Mucho peor. Resulta que es cierto, que la mayor cualidad de una película como Lo mejor de Eva (2012) es el surtido de películas, de historias, de relatos que podría haber sido y que, al final, no fue. Porque, a fin de cuentas, ¿qué nos quiere contar Barroso con esta trama de asesinato y corrupción? Seguramente algo sobre las consecuencias de una educación represiva, de una sociedad hipócrita donde solo unos pocos privilegiados tienen el derecho a liberar sus instintos de forma impune. Lo dejo como una propuesta personal, tan válida como cualquier otra, porque sería mucho más fácil citar las palabras con que abre y cierra el narrador y que nos describen, de forma explícita, los sentimientos y frustraciones de la protagonista: una jueza instruida por su padre desde que era niña para juzgar, decidir, dividir a las personas entre inocentes y culpables. Eso, al menos, nos dice ella.


Desconozco quién es el guionista Alejandro Hernández, pero ninguna de las películas que le he visto me han convencido. Ni Hormigas en la boca (2005), el intento más ambicioso de Mariano Barroso y, en gran medida, el más fallido, ni Malas temporadas (2005), la peor película de Martín Cuenca. Su influencia en Lo mejor de Eva debe de ser determinante, pues Barroso ha demostrado ser un gran director cuando ha tenido al lado a Juan Cavestany, a Joaquín Oristrell o a Luis Marías. En esta, su peor obra, se les ha olvidado esconder las hechuras del trabajo con una dejadez impropia de guionistas expertos. Por ejemplo con la figura de la hermana de Eva, que aparece como intermedio del relato criminal con una regularidad, y unas frases de apuntador, más que sospechosas, siempre para escuchar a la jueza o para decirle lo que debe o no debe hacer. Desde ahí lo demás es disparate.


Parece que fue un espejismo el éxito de dos obreros como Daniel Monzón y Enrique Urbizu en los Premios Goya de 2010 y 2012, respectivamente. En el cine español sigue sin haber espacio para los buenos artesanos. Antonio Hernández acaba de rodar El capitán Trueno (2012), ahí lo dejo. Grupo 7 (2012), de Alberto Rodríguez, el mejor thriller español de la temporada, no se hubiera rodado sin la participación de Mario Casas, el ídolo juvenil de moda y de intratable dicción. En cuanto a Lo mejor de Eva, si ha logrado cerrar su presupuesto, ha sido rindiéndose ante el famoso “Duque” como protagonista, cuyo trabajo de personaje es tan terrible cuando se propone interpretar “en serio” como terrible cuando muestra músculo y sonrisa de gimnasio a una impertérrita -por perdida- Leonor Watling.

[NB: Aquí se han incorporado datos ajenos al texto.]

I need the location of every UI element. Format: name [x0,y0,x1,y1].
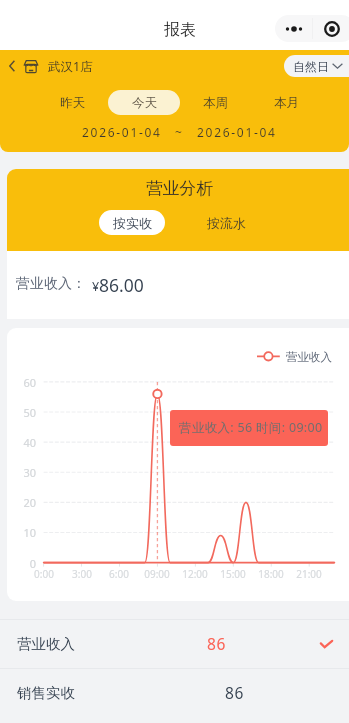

En fin, que es una pena escribir sobre películas fallidas, pero es más triste ver a un cineasta interesante rodar una obra de este palo: aséptica, fría, inútil, demasiado madura para adolescentes y demasiado superficial para adultos. Lo mejor de Eva es la vida que nunca tuvo. Estos son los restos.

Lo mejor de Eva. Director: Mariano Barroso. Guionistas: Alejandro Hernández y Mariano Barroso. Intérpretes: Leonor Watling, Miguel Ángel Silvestre, Nathalie Poza, Adriana Ugarte. 93 minutos. España, 2012.